The leaderboard repo
actava-ai/leaderboard is a public, data-only record of benchmark submissions. The full audit packet lives in git so reviewers can inspect any submission directly from the PR diff. This page covers the PR workflow, the CI validator, and the resubmission policy.
Two repos, one handoff
- Producer — run trials and produce a packet with
cb submission preparein actava-ai/chi-bench. See Run experiments. - Leaderboard — fork actava-ai/leaderboard and open a PR adding that packet under
benchmarks/<bench>/submissions/<YYYY-MM-DD>-<slug>/. - CI labels the PR
valid-submission/invalid-submission/needs-reviewand posts a sticky report. A maintainer reviews and merges.
One-time setup
Fork the leaderboard repo once; subsequent submissions reuse the same fork.

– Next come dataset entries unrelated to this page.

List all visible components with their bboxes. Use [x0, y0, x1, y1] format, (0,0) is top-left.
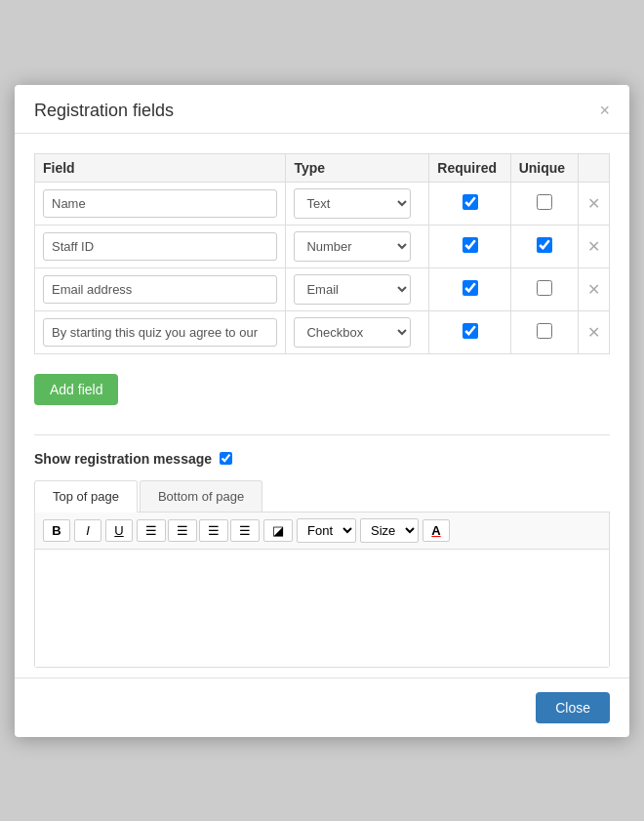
modal-title: Registration fields: [34, 101, 174, 121]
col-header-type: Type: [286, 153, 429, 182]
tabs-container: Top of page Bottom of page: [34, 480, 610, 513]
unique-checkbox-1[interactable]: [537, 237, 552, 253]
align-center-button[interactable]: ☰: [168, 519, 197, 542]
show-registration-checkbox[interactable]: [220, 452, 232, 465]
italic-button[interactable]: I: [74, 519, 101, 542]
modal-body: Field Type Required Unique TextNumberEma…: [15, 134, 629, 677]
modal-footer: Close: [15, 677, 629, 737]
col-header-delete: [578, 153, 609, 182]
align-right-button[interactable]: ☰: [199, 519, 228, 542]
show-registration-message-row: Show registration message: [34, 451, 610, 467]
editor-area: B I U ☰ ☰ ☰ ☰ ◪ Font Size A: [34, 513, 610, 668]
show-registration-label: Show registration message: [34, 451, 212, 467]
table-row: TextNumberEmailCheckbox✕: [35, 225, 610, 267]
add-field-button[interactable]: Add field: [34, 374, 118, 405]
text-color-button[interactable]: A: [423, 519, 450, 542]
modal-close-x-button[interactable]: ×: [599, 102, 610, 119]
editor-toolbar: B I U ☰ ☰ ☰ ☰ ◪ Font Size A: [35, 513, 609, 550]
type-select-1[interactable]: TextNumberEmailCheckbox: [294, 231, 411, 262]
align-left-button[interactable]: ☰: [137, 519, 166, 542]
required-checkbox-2[interactable]: [463, 280, 478, 296]
unique-checkbox-3[interactable]: [537, 323, 552, 339]
editor-content[interactable]: [35, 550, 609, 667]
underline-button[interactable]: U: [105, 519, 133, 542]
section-divider: [34, 434, 610, 435]
required-checkbox-3[interactable]: [463, 323, 478, 339]
field-input-1[interactable]: [43, 232, 277, 261]
field-input-3[interactable]: [43, 318, 277, 347]
table-button[interactable]: ◪: [263, 519, 293, 542]
delete-row-button-3[interactable]: ✕: [587, 323, 600, 342]
font-select[interactable]: Font: [297, 518, 356, 543]
table-row: TextNumberEmailCheckbox✕: [35, 182, 610, 225]
unique-checkbox-2[interactable]: [537, 280, 552, 296]
fields-table: Field Type Required Unique TextNumberEma…: [34, 153, 610, 354]
tab-top-of-page[interactable]: Top of page: [34, 480, 138, 513]
align-justify-button[interactable]: ☰: [230, 519, 260, 542]
col-header-required: Required: [429, 153, 510, 182]
required-checkbox-0[interactable]: [463, 194, 478, 210]
field-input-2[interactable]: [43, 275, 277, 304]
delete-row-button-1[interactable]: ✕: [587, 237, 600, 256]
delete-row-button-0[interactable]: ✕: [587, 194, 600, 213]
bold-button[interactable]: B: [43, 519, 70, 542]
col-header-field: Field: [35, 153, 286, 182]
align-group: ☰ ☰ ☰ ☰: [137, 519, 260, 542]
registration-fields-modal: Registration fields × Field Type Require…: [15, 85, 629, 737]
type-select-2[interactable]: TextNumberEmailCheckbox: [294, 274, 411, 305]
field-input-0[interactable]: [43, 189, 277, 218]
unique-checkbox-0[interactable]: [537, 194, 552, 210]
type-select-3[interactable]: TextNumberEmailCheckbox: [294, 317, 411, 348]
tab-bottom-of-page[interactable]: Bottom of page: [140, 480, 262, 512]
size-select[interactable]: Size: [360, 518, 419, 543]
table-row: TextNumberEmailCheckbox✕: [35, 310, 610, 353]
type-select-0[interactable]: TextNumberEmailCheckbox: [294, 188, 411, 219]
modal-header: Registration fields ×: [15, 85, 629, 134]
table-row: TextNumberEmailCheckbox✕: [35, 267, 610, 310]
delete-row-button-2[interactable]: ✕: [587, 280, 600, 299]
close-button[interactable]: Close: [536, 692, 610, 723]
required-checkbox-1[interactable]: [463, 237, 478, 253]
col-header-unique: Unique: [510, 153, 578, 182]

gh auth login # authenticate to GitHub
gh repo fork actava-ai/leaderboard --clone=false
git config --global user.email "you@example.com" # if not set
git clone https://github.com/<you>/leaderboard && cd leaderboardThree submission paths
All three run the same CI validator (.github/workflows/validate.yml).
A. Helper script (recommended)
The helper validates locally, copies the packet, branches, pushes to your fork, and opens the PR.
python scripts/submit.py /path/to/packet/2026-05-13-<slug>/Useful flags: --no-fork, --no-open-pr, --on-conflict abandon|replace|bump-date, --leaderboard-repo <slug>.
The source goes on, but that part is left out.